BY BHESP TEAM. 12TH JANUARY 2022……The onset of the global coronavirus pandemic in 2019 disrupted economies across the world disproportionately, threatening the livelihoods of people working in the informal sector with low-wage jobs. These include sex workers, who are further marginalized due to the criminalization of sex work. Reports from diverse regions suggest sex workers continue to work despite restrictions to survive but struggle to find clients and experience increased vulnerability to stigma, violence, and police harassment.
It’s been two years since the pandemic struck and sex workers are the section of the population left with no money to sustain themselves and their family members. Globally, sex workers have lost their work due to lockdowns and curfews and have limited job opportunities to engage in other formal occupations.
But the year 2020 looks promising, since October 20th, 2021, Kenya has eased tremendously some of the restrictions that had been put in place to contain the spread of the coronavirus. Bars, restaurants, and entertainment joints are now fully in operation thus providing sex workers with hotspots for getting their clients.
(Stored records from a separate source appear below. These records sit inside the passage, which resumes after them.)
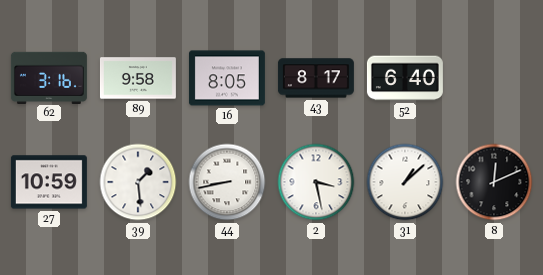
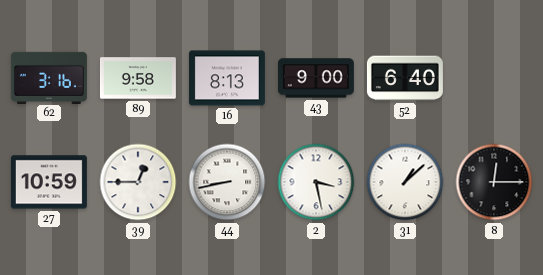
16: 8:05 -> 8:13
43: 8:17 -> 9:00
39: 1:29 -> 12:45
8: 12:11 -> 12:15
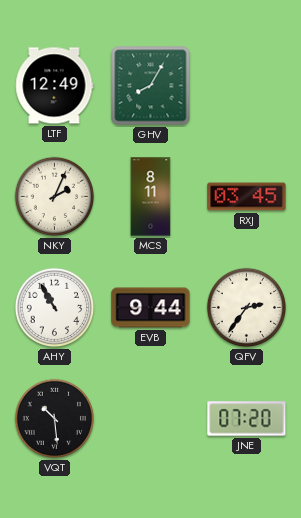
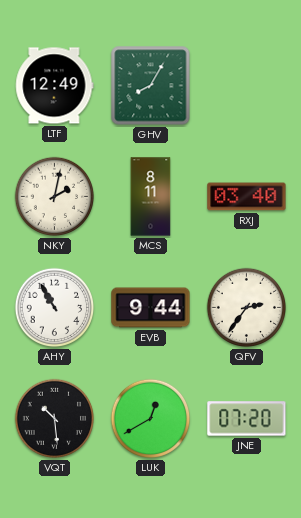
NKY: 2:04 -> 2:02
RXJ: 03:45 -> 03:40
LUK: none -> 12:40
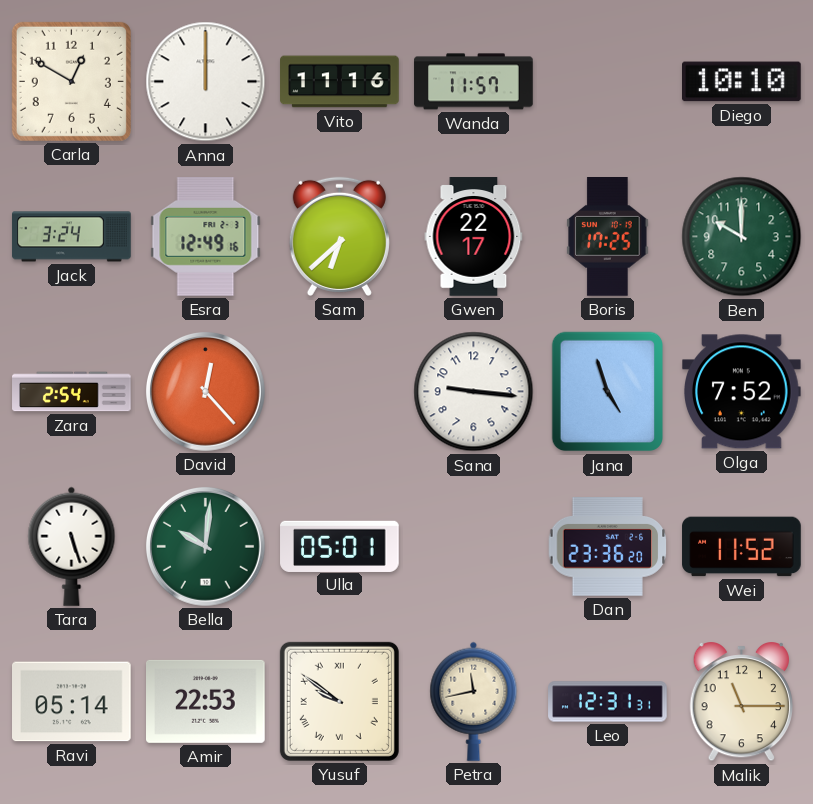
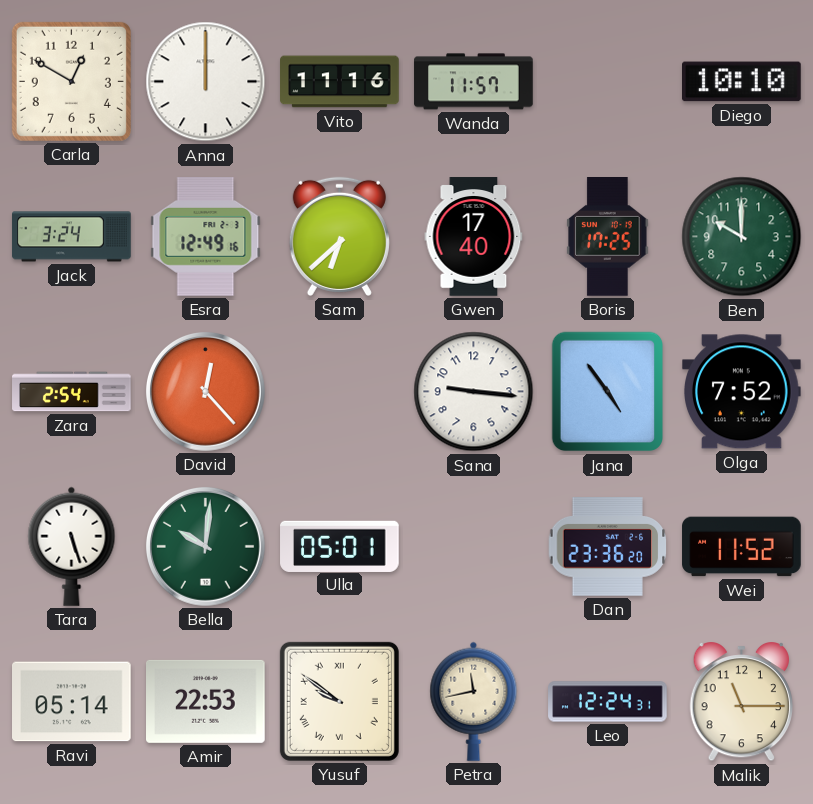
Gwen: 22:17 -> 17:40
Jana: 4:57 -> 4:54
Leo: 12:31 -> 12:24
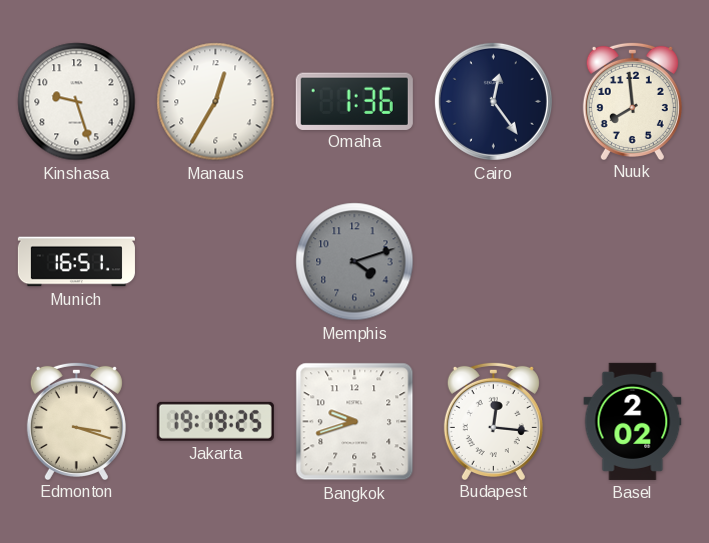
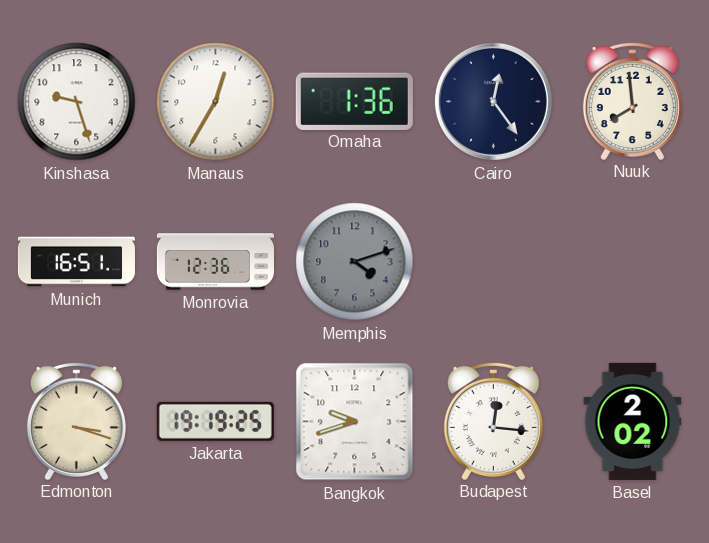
Monrovia: none -> 12:36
The 10 pm to 4 am curfew has also been withdrawn.
Annett Njeri (not her real name) is a sex worker who lives in the Kasarani area of Nairobi but operates mainly in the Westlands, several kilometers from where she resides. For her the lifting of the curfew was long overdue. “imagine I am in Westlands and I get a client at 9 p.m.; I have to think about the client and at the same time think about how I will get to Kasarani before 10 p.m.; it was crazy,” explains Annett. I hope this year will bring more good tidings because we are now operating without restrictions.
Sylvia Atieno (not her real name), a Nairobi-based sex worker hopes with the August elections around the corner, more money will be in circulation and good tidings will be inevitable. “When people have money they tend to engage and look for pleasures and that is where we are going to benefit. Politicians will splash money and we as sex workers will definitely get a share of it” says Sylvia. “I also know that many people are now back to work after the restrictions of covid and having made loses the last two years, this year will be different” added Sylvia.
But Waldah Wanjohi, a paralegal officer with the Bar Hostess Empowerment and Support Programme (BHESP), an organization that supports the rights of sex workers in Kenya is of a different opinion. She says that sex work continues to be threatened and looked down upon as a dirty and demeaning profession. She is of the opinion that certain organizations opposed to sex work continue to receive funding that is channeled to negative publicity about sex work.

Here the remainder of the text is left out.